Source material -

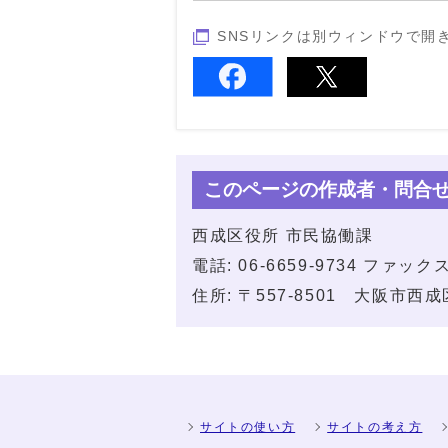
SNSリンクは別ウィンドウで開
このページの作成者・問合
西成区役所 市民協働課
電話: 06-6659-9734 ファックス:
住所: 〒557-8501 大阪市
サイトの使い方
サイトの考え方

Work to complete - Word for word, restate all of the records. Exclude the pictures.

Solution -
SNSリンクは別ウィンドウで開
このページの作成者・問合
西成区役所 市民協働課
電話: 06-6659-9734 ファックス:
住所: 〒557-8501 大阪市
サイトの使い方
サイトの考え方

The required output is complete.